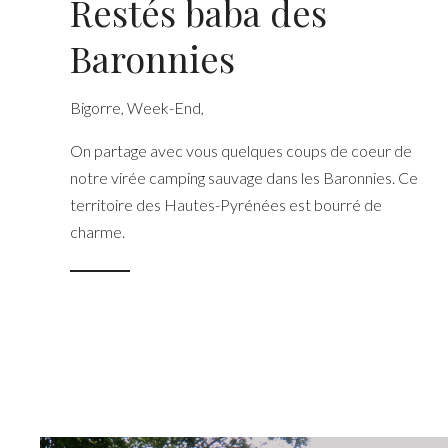
Restés baba des
Baronnies
Bigorre
,
Week-End
,
On partage avec vous quelques coups de coeur de
notre virée camping sauvage dans les Baronnies. Ce
territoire des Hautes-Pyrénées est bourré de
charme.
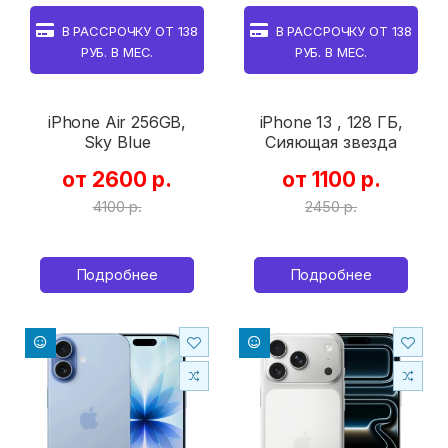
В РАССРОЧКУ ОТ
138
В РАССРОЧКУ ОТ
138
РУБ. В МЕС.
РУБ. В МЕС.
iPhone Air 256GB,
iPhone 13 , 128 ГБ,
Sky Blue
Сияющая звезда
от 2600 р.
от 1100 р.
4100 р.
2450 р.
Подробнее
Подробнее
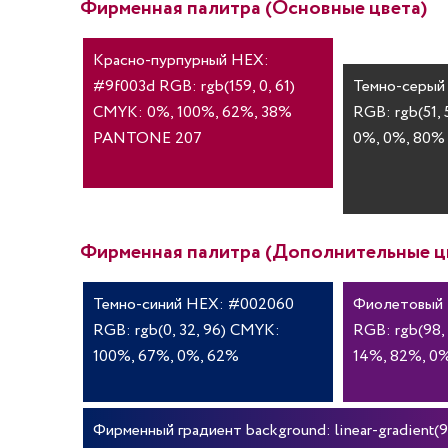
Фирменная палитра (Основные цвета)
Красно-пурпурный HEX:
#9f003d RGB: rgb(159, 0, 61)
Темно-серый
CMYK: 0%, 100%, 62%, 38%
RGB: rgb(51, 
PANTONE 207
0%, 0%, 80%
Фирменная палитра (Дополнительные ц
Темно-синий HEX: #002060
Фиолетовый
RGB: rgb(0, 32, 96) CMYK:
RGB: rgb(98,
100%, 67%, 0%, 62%
14%, 82%, 0
Фирменный градиент background: linear-gradient(90d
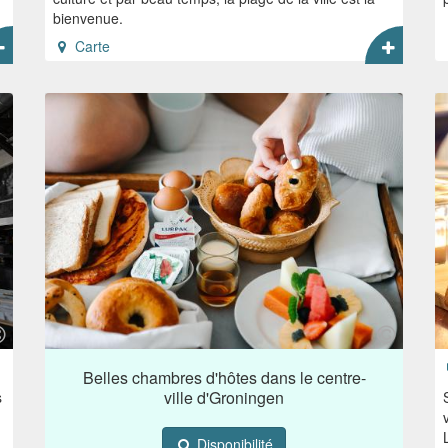
bienvenue.
Carte
Belles chambres d'hôtes dans le centre-
ville d'Groningen
s
Disponibilité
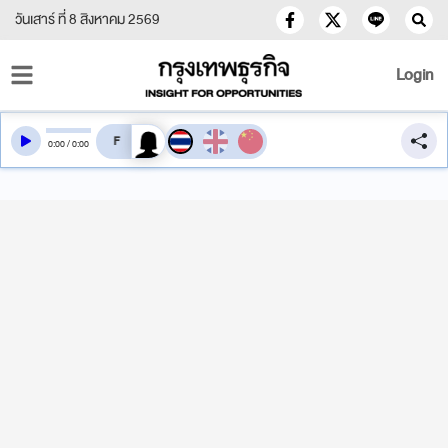
วันเสาร์ ที่ 8 สิงหาคม 2569
Login
สลับเสียงอ่าน
0
:
00
/
0
:
00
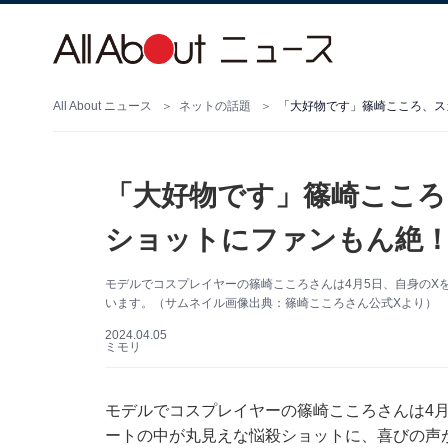
All About ニュース
ネットの話題
「大好物です」篠崎こころ、ス
「大好物です」篠崎こころ
ショットにファンもん絶！
モデルでコスプレイヤーの篠崎こころさんは4月5日、自身のX
います。（サムネイル画像出典：篠崎こころさん公式Xより）
2024.04.05
ミモリ
モデルでコスプレイヤーの篠崎こころさんは4月5
ートの中が丸見えな悩殺ショットに、喜びの声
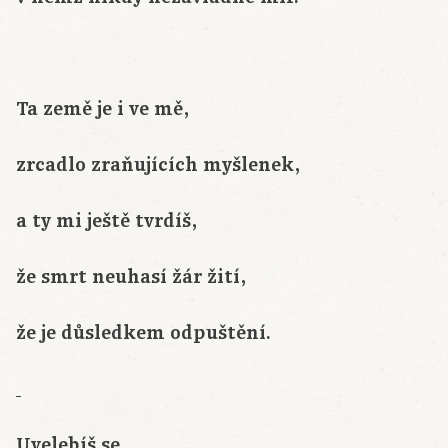
Ta země je i ve mě,
zrcadlo zraňujících myšlenek,
a ty mi ještě tvrdíš,
že smrt neuhasí žár žití,
že je důsledkem odpuštění.
Uvelebíš se,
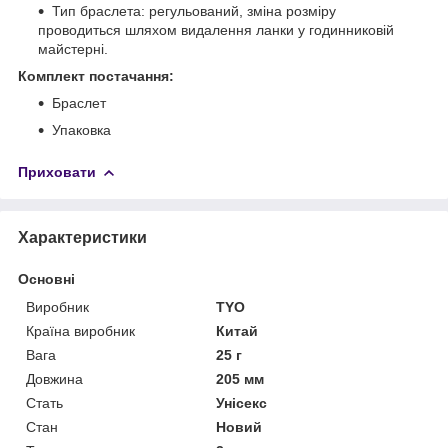
Тип браслета: регульований, зміна розміру
проводиться шляхом видалення ланки у годинниковій
майстерні.
Комплект постачання:
Браслет
Упаковка
Приховати
Характеристики
Основні
Виробник
TYO
Країна виробник
Китай
Вага
25 г
Довжина
205 мм
Стать
Унісекс
Стан
Новий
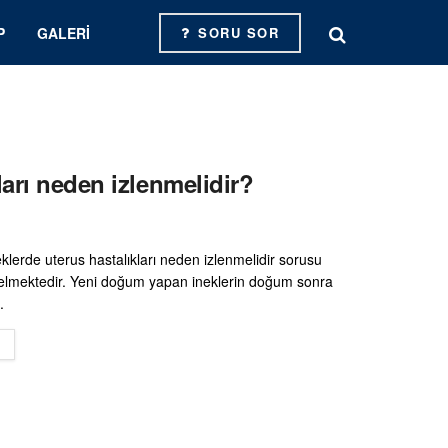
P
GALERI
SORU SOR
ları neden izlenmelidir?
klerde uterus hastalıkları neden izlenmelidir sorusu
elmektedir. Yeni doğum yapan ineklerin doğum sonra
.
DETAILS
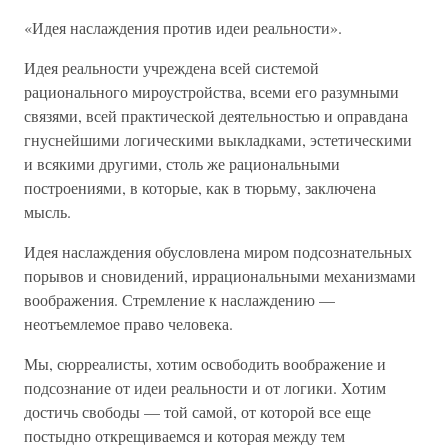
«Идея наслаждения против идеи реальности».
Идея реальности учреждена всей системой
рационального мироустройства, всеми его разумными
связями, всей практической деятельностью и оправдана
гнуснейшими логическими выкладками, эстетическими
и всякими другими, столь же рациональными
построениями, в которые, как в тюрьму, заключена
мысль.
Идея наслаждения обусловлена миром подсознательных
порывов и сновидений, иррациональными механизмами
воображения. Стремление к наслаждению —
неотъемлемое право человека.
Мы, сюрреалисты, хотим освободить воображение и
подсознание от идеи реальности и от логики. Хотим
достичь свободы — той самой, от которой все еще
постыдно открещиваемся и которая между тем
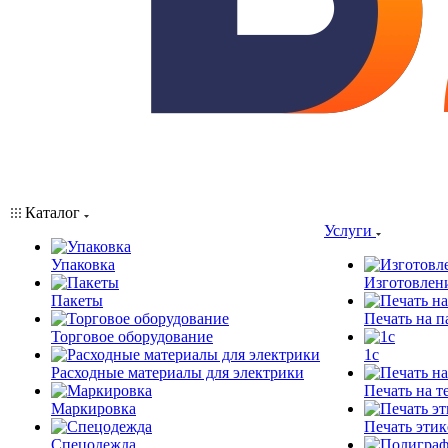
Каталог
Услуги
Упаковка
Изготовлен
Пакеты
Печать на п
Торговое оборудование
1c
Расходные материалы для электрики
Печать на т
Маркировка
Печать этик
Спецодежда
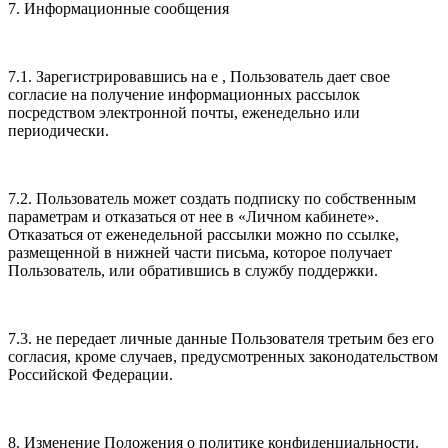
7. Информационные сообщения
7.1. Зарегистрировавшись на е , Пользователь дает свое
согласие на получение информационных рассылок
посредством электронной почты, еженедельно или
периодически.
7.2. Пользователь может создать подписку по собственным
параметрам и отказаться от нее в «Личном кабинете».
Отказаться от еженедельной рассылки можно по ссылке,
размещенной в нижней части письма, которое получает
Пользователь, или обратившись в службу поддержки.
7.3. не передает личные данные Пользователя третьим без его
согласия, кроме случаев, предусмотренных законодательством
Российской Федерации.
8. Изменение Положения о политике конфиденциальности.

==*==

• EXERCISE DESCRIPTION: Find the lines that mention "izlenmelidir" in the entries and show them.

• RESULT OF THIS TASK:
ları neden izlenmelidir?
klerde uterus hastalıkları neden izlenmelidir sorusu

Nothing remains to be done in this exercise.